Victorians have been forced to wait more than eight hours for medical care in busy and overwhelmed emergency departments across the state.
It comes as one health hotline, Nurse on Call, says it's fielding more than a 1000 calls a day.
Melbourne woman Beck says she experienced the prolonged wait time firsthand, after suffering abdominal and chest pain last month.
Melbourne woman Beck said she waited hours of assistance in multiple emergency departments. (Nine)
After going to the GP, she was sent straight to the Austin Hospital's emergency department, arriving at 10am.
"There was a lady there, an elderly lady who told me that she'd been there from 6pm the day before and was still waiting to be called," Beck said.
After hearing about the long waits, she left and went to the Northern Hospital.
"The queue just to get to triage was out the door," she said.
"I was crying and I said I'm in so much pain.
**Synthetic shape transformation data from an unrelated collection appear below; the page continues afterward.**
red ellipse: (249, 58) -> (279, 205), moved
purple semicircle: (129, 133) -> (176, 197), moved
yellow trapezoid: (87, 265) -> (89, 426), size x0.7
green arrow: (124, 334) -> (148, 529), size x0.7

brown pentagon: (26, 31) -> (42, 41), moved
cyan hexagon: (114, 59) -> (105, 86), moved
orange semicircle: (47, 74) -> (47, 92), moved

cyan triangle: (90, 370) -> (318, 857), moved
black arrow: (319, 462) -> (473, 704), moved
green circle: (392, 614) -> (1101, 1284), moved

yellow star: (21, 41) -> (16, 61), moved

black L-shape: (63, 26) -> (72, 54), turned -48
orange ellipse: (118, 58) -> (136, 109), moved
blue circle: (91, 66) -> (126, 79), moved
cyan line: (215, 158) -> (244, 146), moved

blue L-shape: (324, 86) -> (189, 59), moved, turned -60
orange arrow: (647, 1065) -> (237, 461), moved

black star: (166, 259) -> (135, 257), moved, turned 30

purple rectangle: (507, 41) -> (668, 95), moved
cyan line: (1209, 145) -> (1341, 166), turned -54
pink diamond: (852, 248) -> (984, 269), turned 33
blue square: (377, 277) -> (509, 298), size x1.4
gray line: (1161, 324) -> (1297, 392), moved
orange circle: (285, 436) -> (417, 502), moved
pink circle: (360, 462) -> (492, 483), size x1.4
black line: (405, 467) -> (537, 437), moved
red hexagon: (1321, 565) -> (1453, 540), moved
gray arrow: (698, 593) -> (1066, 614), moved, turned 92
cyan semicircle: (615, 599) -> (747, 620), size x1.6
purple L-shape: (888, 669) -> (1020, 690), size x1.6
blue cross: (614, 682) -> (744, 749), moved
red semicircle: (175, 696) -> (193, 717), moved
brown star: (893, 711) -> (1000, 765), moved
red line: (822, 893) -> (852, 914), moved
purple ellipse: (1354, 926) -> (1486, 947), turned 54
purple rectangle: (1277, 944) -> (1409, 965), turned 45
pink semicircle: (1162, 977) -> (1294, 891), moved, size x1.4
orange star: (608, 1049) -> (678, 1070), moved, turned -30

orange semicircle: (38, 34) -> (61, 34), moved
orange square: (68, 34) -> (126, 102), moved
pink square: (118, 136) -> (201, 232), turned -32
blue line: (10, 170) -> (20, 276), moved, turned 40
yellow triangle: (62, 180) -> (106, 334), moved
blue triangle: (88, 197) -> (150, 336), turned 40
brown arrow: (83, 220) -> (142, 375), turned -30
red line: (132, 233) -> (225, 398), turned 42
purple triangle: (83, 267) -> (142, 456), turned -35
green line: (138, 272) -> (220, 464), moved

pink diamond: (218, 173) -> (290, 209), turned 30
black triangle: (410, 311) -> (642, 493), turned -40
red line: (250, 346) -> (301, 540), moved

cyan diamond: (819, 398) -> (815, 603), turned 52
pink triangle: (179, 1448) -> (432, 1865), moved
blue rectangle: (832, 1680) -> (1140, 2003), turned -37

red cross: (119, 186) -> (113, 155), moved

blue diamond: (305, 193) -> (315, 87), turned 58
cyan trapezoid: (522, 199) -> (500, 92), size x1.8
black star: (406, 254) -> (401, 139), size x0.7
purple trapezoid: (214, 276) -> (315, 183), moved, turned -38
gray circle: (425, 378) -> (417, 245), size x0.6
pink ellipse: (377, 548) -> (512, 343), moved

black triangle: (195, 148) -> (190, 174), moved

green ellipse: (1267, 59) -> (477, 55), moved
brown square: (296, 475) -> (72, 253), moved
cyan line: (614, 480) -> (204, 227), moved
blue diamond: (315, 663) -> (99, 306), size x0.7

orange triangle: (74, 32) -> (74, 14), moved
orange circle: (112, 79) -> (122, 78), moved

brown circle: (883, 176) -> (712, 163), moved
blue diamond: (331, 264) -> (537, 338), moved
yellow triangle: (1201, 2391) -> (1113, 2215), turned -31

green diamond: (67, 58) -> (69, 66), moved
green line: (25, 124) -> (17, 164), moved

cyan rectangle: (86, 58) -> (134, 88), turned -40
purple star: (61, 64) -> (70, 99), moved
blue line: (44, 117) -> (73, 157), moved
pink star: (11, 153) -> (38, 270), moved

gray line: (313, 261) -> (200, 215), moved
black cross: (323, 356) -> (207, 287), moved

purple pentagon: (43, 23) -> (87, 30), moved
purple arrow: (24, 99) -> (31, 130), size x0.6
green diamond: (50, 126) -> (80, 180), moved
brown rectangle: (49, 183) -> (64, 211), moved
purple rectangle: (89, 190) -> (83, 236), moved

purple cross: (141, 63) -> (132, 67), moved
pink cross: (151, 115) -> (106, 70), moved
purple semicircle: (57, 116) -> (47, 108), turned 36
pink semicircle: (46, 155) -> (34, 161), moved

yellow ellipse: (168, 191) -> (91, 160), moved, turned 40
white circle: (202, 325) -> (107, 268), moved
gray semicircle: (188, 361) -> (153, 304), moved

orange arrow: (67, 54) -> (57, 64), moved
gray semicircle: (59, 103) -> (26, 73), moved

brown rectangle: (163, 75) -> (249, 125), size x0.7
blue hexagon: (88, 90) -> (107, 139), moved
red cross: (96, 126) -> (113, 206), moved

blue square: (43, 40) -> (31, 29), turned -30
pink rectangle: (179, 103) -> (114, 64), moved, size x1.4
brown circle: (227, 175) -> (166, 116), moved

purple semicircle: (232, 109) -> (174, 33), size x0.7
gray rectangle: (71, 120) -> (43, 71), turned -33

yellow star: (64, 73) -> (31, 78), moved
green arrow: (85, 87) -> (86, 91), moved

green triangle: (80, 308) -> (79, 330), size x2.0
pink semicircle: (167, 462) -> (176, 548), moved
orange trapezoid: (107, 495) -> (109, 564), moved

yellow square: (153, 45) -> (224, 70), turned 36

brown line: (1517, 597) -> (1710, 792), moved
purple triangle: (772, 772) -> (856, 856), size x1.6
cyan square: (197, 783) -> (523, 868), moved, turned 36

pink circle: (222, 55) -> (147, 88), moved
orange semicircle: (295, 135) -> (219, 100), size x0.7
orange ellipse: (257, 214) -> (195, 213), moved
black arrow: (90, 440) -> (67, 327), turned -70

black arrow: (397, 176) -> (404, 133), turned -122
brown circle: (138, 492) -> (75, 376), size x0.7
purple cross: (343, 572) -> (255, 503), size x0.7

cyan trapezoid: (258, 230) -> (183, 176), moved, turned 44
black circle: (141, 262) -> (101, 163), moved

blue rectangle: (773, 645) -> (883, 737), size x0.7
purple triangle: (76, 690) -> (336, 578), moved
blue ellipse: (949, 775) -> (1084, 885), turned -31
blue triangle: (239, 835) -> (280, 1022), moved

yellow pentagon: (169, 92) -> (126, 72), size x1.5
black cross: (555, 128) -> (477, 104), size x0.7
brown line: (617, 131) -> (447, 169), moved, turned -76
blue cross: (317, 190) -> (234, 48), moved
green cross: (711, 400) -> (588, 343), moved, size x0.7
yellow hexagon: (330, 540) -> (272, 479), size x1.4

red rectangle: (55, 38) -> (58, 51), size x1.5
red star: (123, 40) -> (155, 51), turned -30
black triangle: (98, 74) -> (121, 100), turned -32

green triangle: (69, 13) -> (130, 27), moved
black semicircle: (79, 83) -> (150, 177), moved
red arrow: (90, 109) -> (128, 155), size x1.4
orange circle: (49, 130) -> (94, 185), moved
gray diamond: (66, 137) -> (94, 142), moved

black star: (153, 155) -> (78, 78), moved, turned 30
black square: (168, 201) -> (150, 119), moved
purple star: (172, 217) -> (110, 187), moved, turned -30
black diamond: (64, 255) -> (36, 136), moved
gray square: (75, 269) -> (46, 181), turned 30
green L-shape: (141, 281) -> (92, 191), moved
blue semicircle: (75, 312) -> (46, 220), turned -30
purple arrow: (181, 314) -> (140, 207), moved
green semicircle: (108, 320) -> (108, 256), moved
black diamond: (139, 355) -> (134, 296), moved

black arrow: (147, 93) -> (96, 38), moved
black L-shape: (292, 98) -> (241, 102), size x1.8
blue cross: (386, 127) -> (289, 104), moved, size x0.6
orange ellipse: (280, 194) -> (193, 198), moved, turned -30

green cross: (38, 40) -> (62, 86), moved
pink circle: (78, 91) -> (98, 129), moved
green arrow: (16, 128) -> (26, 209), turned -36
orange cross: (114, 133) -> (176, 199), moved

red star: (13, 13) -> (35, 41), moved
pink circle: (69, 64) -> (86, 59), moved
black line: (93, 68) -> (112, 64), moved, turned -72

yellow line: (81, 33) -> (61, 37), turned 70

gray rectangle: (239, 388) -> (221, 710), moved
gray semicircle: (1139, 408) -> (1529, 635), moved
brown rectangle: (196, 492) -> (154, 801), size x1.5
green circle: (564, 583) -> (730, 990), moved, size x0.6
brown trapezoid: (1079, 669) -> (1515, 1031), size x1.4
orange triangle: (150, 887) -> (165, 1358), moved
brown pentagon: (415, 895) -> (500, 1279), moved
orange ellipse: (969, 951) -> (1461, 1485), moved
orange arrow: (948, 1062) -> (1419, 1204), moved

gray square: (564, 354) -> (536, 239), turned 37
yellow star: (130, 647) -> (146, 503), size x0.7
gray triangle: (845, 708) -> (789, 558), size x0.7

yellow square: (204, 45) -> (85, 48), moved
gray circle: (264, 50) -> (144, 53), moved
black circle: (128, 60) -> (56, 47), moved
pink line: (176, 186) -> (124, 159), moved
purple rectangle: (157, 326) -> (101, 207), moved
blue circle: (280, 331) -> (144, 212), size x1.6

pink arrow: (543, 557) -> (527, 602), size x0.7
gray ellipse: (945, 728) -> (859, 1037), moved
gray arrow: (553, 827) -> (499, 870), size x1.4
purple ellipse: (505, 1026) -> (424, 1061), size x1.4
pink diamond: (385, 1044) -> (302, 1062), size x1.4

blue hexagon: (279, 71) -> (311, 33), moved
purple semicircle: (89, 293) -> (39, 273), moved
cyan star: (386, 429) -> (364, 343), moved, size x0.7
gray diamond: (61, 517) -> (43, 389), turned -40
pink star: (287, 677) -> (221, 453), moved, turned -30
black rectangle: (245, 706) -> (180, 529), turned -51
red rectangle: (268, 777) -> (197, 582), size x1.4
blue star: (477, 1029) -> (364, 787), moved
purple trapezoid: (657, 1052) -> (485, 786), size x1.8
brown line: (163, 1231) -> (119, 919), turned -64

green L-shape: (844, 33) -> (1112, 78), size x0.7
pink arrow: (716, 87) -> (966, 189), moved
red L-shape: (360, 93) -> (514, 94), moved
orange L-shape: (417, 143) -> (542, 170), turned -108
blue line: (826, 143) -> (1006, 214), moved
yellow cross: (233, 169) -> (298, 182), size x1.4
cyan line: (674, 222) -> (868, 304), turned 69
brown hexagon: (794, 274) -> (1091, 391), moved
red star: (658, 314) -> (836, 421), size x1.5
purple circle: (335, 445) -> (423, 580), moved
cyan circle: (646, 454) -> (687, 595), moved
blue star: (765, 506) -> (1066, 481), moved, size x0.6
I really need to see a doctor, could you please get a doctor for me."
Templestowe dad Saman Coliaie and two-year-old Tina waited hours for care in a Melbourne emergency department. (Nine)
Eight hours later Beck was examined and was told she needed emergency surgery to remove her gall bladder.
"Hospital is the last place I ever want to have to end up again," she said.
Two-year-old Tina and her father Saman Coliaie found themselves in a similar situation.
The toddler was vomiting profusely with a 40 degree fever recently before her Templestowe parents went to the Royal Children's Hospital and were told the wait would be hours.
They then decided to seek assistance at the Monash Children's Hospital.
"We were told to wait another four hours. It means six hours we needed to wait in hospital in emergency to be seen by a doctor," Coliaie said.
Hospitals across Victoria are under "immense" pressure. (Nine)
Their last resort was private hospital nearby, where Tina was treated immediately.
The Australasian College for Emergency Medicine said staff were working harder than ever to meet demand.
President Dr Clare Skinner said all staff and patients across the healthcare sector were struggling.
"Emergency departments are under an immense amount of pressure and we are dealing with staff working long hours and doing double shifts and long hours to meet demand," she said.
"There aren't any beds available in the hospital at the moment because we don't have the staff for them and every bed is being used as efficiently as possible."
Nurse on Call has also experienced a 15 per cent surge in demand in recent weeks.
The hotline claims to be fielding around 50,000 calls a month from sick Victorians.